The health risks posed by meat production are also misunderstood, argued Delia Grace, a program manager at the International Livestock Research Institute. It’s true that humans and animals share about 60 percent of diseases and 75 percent of emerging human diseases come from animals, but while outbreaks like SARS and Bird Flu get all the attention for killing tens of people, the conditions that kill tens of millions are older, more common diseases. A group of 13 "zoonoses", including conditions like TB and rabies, kill 2.4 million people every year, Grace said.

Grace also argued that supermarkets are not the solution, drawing on research she has done in Vietnam. In a street-level "wet market," there’s only about four hours between pig being killed and being eaten. In supermarkets, on the other hand, meat is wrapped in cellophane – which locks in moisture, creating a breeding ground for bacteria – and power outages are common, meaning food can sometimes be left unrefrigerated for hours. So despite supermarkets being more sanitary, in the traditional sense, the meat in the markets was generally safer.

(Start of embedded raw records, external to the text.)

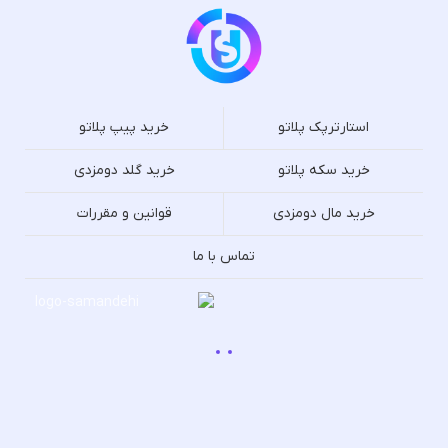
استارترپک پلاتو
خرید پیپ پلاتو
خرید سکه پلاتو
خرید گلد دومزدی
خرید مال دومزدی
قوانین و مقررات
تماس با ما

She also found that in traditional markets, levels of contamination were far lower for meat from female butchers, despite their male counterparts having the same attitudes and knowledge of hygiene. Women tended to be more conscientious about following hygiene procedures.

Of course, none of this is going to satisfy animal rights activists, and one questioner did press the panel over whether "efficiency" in production was just a euphemism for keeping animals more confined and killing them younger. Cady, who said inaccurate films produced by animal rights activists had given the public as misguided ideas about the meat industry, countered, "It’s not about pushing the animal past its limits. It’s not about denying it freedom. It’s about doing it productively with the animal’s welfare in mind."

Despite the increasing normalcy of vegetarianism in Western countries, demand for meat will likely increase dramatically in the coming decades – 70 percent over the next 37 years, according to Cady’s numbers. The discussion of how to meet that demand in a safer and more sustainable way is certainly a valuable one. Though in the mean time, the veggie wrap tasted just fine.